- [Your instructions]
Without the pictures, print each of the records below exactly as it appears.

- [Data for processing]
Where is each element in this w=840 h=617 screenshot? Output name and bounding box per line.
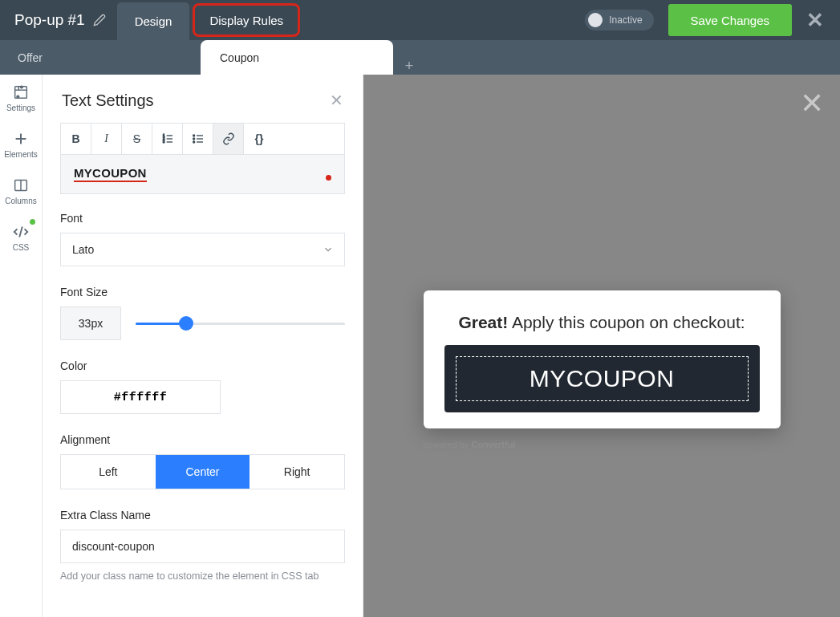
bold-button[interactable]: B (61, 124, 91, 154)
align-left-button[interactable]: Left (61, 455, 156, 489)
panel-close-icon[interactable]: ✕ (330, 91, 343, 110)
color-input[interactable]: #ffffff (60, 380, 221, 414)
extra-class-label: Extra Class Name (60, 509, 345, 522)
sidebar-columns[interactable]: Columns (0, 168, 42, 214)
ordered-list-button[interactable]: 123 (152, 124, 183, 154)
sidebar-css[interactable]: CSS (0, 214, 42, 261)
ul-icon (192, 132, 205, 145)
slider-thumb[interactable] (179, 316, 193, 331)
font-size-value[interactable]: 33px (60, 306, 121, 340)
extra-class-input[interactable] (60, 530, 345, 563)
subtab-offer[interactable]: Offer (0, 40, 201, 75)
preview-close-icon[interactable]: ✕ (800, 89, 824, 118)
pencil-icon[interactable] (93, 14, 106, 26)
link-button[interactable] (213, 124, 244, 154)
popup-heading: Great! Apply this coupon on checkout: (444, 313, 760, 332)
sidebar-columns-label: Columns (5, 197, 36, 205)
svg-point-3 (21, 86, 23, 88)
alignment-label: Alignment (60, 433, 345, 446)
ol-icon: 123 (161, 132, 174, 145)
color-label: Color (60, 359, 345, 372)
svg-point-21 (193, 141, 194, 143)
css-indicator-dot (30, 219, 35, 225)
popup-heading-strong: Great! (458, 313, 508, 331)
svg-line-9 (19, 227, 22, 237)
powered-by: powered by Convertful (424, 440, 781, 449)
add-tab-button[interactable]: + (393, 58, 425, 75)
columns-icon (12, 177, 30, 194)
sidebar-css-label: CSS (13, 243, 30, 252)
settings-icon (12, 83, 30, 101)
rte-toolbar: B I S 123 {} (60, 123, 345, 154)
plus-icon (12, 130, 30, 148)
tab-design[interactable]: Design (117, 2, 190, 40)
sidebar-elements-label: Elements (4, 150, 38, 159)
powered-brand[interactable]: Convertful (471, 440, 515, 449)
subtab-coupon[interactable]: Coupon (201, 40, 393, 75)
preview-canvas: ✕ Great! Apply this coupon on checkout: … (363, 75, 840, 617)
sidebar-settings-label: Settings (6, 104, 35, 112)
popup-title-text: Pop-up #1 (14, 11, 85, 29)
popup-title: Pop-up #1 (0, 11, 117, 29)
active-toggle[interactable]: Inactive (585, 10, 653, 30)
extra-class-hint: Add your class name to customize the ele… (60, 570, 345, 584)
svg-point-20 (193, 138, 194, 140)
close-icon[interactable]: ✕ (806, 8, 824, 33)
svg-point-19 (193, 135, 194, 136)
rte-indicator-dot (326, 175, 331, 181)
unordered-list-button[interactable] (183, 124, 213, 154)
font-label: Font (60, 212, 345, 225)
popup-preview-card: Great! Apply this coupon on checkout: MY… (424, 290, 781, 428)
sidebar-elements[interactable]: Elements (0, 121, 42, 168)
tab-display-rules[interactable]: Display Rules (193, 3, 300, 37)
svg-text:3: 3 (163, 140, 165, 144)
svg-point-4 (17, 95, 19, 98)
coupon-code: MYCOUPON (456, 356, 749, 401)
save-button[interactable]: Save Changes (668, 4, 792, 36)
panel-title: Text Settings (62, 91, 154, 110)
font-select[interactable]: Lato (60, 233, 345, 266)
sidebar-settings[interactable]: Settings (0, 75, 42, 121)
align-center-button[interactable]: Center (156, 455, 250, 489)
rte-editor[interactable]: MYCOUPON (60, 154, 345, 194)
toggle-knob (588, 13, 603, 27)
popup-heading-rest: Apply this coupon on checkout: (508, 313, 745, 331)
link-icon (222, 132, 235, 145)
font-size-slider[interactable] (136, 323, 345, 325)
font-size-label: Font Size (60, 286, 345, 298)
align-right-button[interactable]: Right (250, 455, 344, 489)
italic-button[interactable]: I (91, 124, 122, 154)
code-braces-button[interactable]: {} (244, 124, 274, 154)
coupon-box[interactable]: MYCOUPON (444, 345, 760, 412)
code-icon (12, 223, 30, 241)
rte-text-value: MYCOUPON (74, 166, 147, 182)
strike-button[interactable]: S (122, 124, 152, 154)
toggle-label: Inactive (609, 14, 642, 26)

- [Answer section]
Where is each element in this w=840 h=617 screenshot? Output name and bounding box per line.
bold-button[interactable]: B (61, 124, 91, 154)
align-left-button[interactable]: Left (61, 455, 156, 489)
panel-close-icon[interactable]: ✕ (330, 91, 343, 110)
color-input[interactable]: #ffffff (60, 380, 221, 414)
extra-class-label: Extra Class Name (60, 509, 345, 522)
sidebar-columns[interactable]: Columns (0, 168, 42, 214)
ordered-list-button[interactable]: 123 (152, 124, 183, 154)
sidebar-css[interactable]: CSS (0, 214, 42, 261)
ul-icon (192, 132, 205, 145)
slider-thumb[interactable] (179, 316, 193, 331)
font-size-value[interactable]: 33px (60, 306, 121, 340)
extra-class-input[interactable] (60, 530, 345, 563)
subtab-offer[interactable]: Offer (0, 40, 201, 75)
preview-close-icon[interactable]: ✕ (800, 89, 824, 118)
pencil-icon[interactable] (93, 14, 106, 26)
link-button[interactable] (213, 124, 244, 154)
popup-heading: Great! Apply this coupon on checkout: (444, 313, 760, 332)
sidebar-columns-label: Columns (5, 197, 36, 205)
svg-point-3 (21, 86, 23, 88)
alignment-label: Alignment (60, 433, 345, 446)
ol-icon: 123 (161, 132, 174, 145)
color-label: Color (60, 359, 345, 372)
svg-point-21 (193, 141, 194, 143)
css-indicator-dot (30, 219, 35, 225)
popup-heading-strong: Great! (458, 313, 508, 331)
svg-line-9 (19, 227, 22, 237)
powered-by: powered by Convertful (424, 440, 781, 449)
add-tab-button[interactable]: + (393, 58, 425, 75)
columns-icon (12, 177, 30, 194)
sidebar-css-label: CSS (13, 243, 30, 252)
settings-icon (12, 83, 30, 101)
rte-toolbar: B I S 123 {} (60, 123, 345, 154)
plus-icon (12, 130, 30, 148)
tab-design[interactable]: Design (117, 2, 190, 40)
sidebar-elements-label: Elements (4, 150, 38, 159)
powered-brand[interactable]: Convertful (471, 440, 515, 449)
subtab-coupon[interactable]: Coupon (201, 40, 393, 75)
preview-canvas: ✕ Great! Apply this coupon on checkout: … (363, 75, 840, 617)
sidebar-settings-label: Settings (6, 104, 35, 112)
popup-title-text: Pop-up #1 (14, 11, 85, 29)
popup-title: Pop-up #1 (0, 11, 117, 29)
active-toggle[interactable]: Inactive (585, 10, 653, 30)
extra-class-hint: Add your class name to customize the ele… (60, 570, 345, 584)
svg-point-20 (193, 138, 194, 140)
close-icon[interactable]: ✕ (806, 8, 824, 33)
svg-point-19 (193, 135, 194, 136)
rte-indicator-dot (326, 175, 331, 181)
unordered-list-button[interactable] (183, 124, 213, 154)
font-label: Font (60, 212, 345, 225)
popup-preview-card: Great! Apply this coupon on checkout: MY… (424, 290, 781, 428)
sidebar-elements[interactable]: Elements (0, 121, 42, 168)
tab-display-rules[interactable]: Display Rules (193, 3, 300, 37)
svg-text:3: 3 (163, 140, 165, 144)
svg-point-4 (17, 95, 19, 98)
coupon-code: MYCOUPON (456, 356, 749, 401)
save-button[interactable]: Save Changes (668, 4, 792, 36)
panel-title: Text Settings (62, 91, 154, 110)
font-select[interactable]: Lato (60, 233, 345, 266)
sidebar-settings[interactable]: Settings (0, 75, 42, 121)
align-center-button[interactable]: Center (156, 455, 250, 489)
rte-editor[interactable]: MYCOUPON (60, 154, 345, 194)
toggle-knob (588, 13, 603, 27)
popup-heading-rest: Apply this coupon on checkout: (508, 313, 745, 331)
link-icon (222, 132, 235, 145)
font-size-slider[interactable] (136, 323, 345, 325)
font-size-label: Font Size (60, 286, 345, 298)
align-right-button[interactable]: Right (250, 455, 344, 489)
italic-button[interactable]: I (91, 124, 122, 154)
code-braces-button[interactable]: {} (244, 124, 274, 154)
coupon-box[interactable]: MYCOUPON (444, 345, 760, 412)
code-icon (12, 223, 30, 241)
rte-text-value: MYCOUPON (74, 166, 147, 182)
strike-button[interactable]: S (122, 124, 152, 154)
toggle-label: Inactive (609, 14, 642, 26)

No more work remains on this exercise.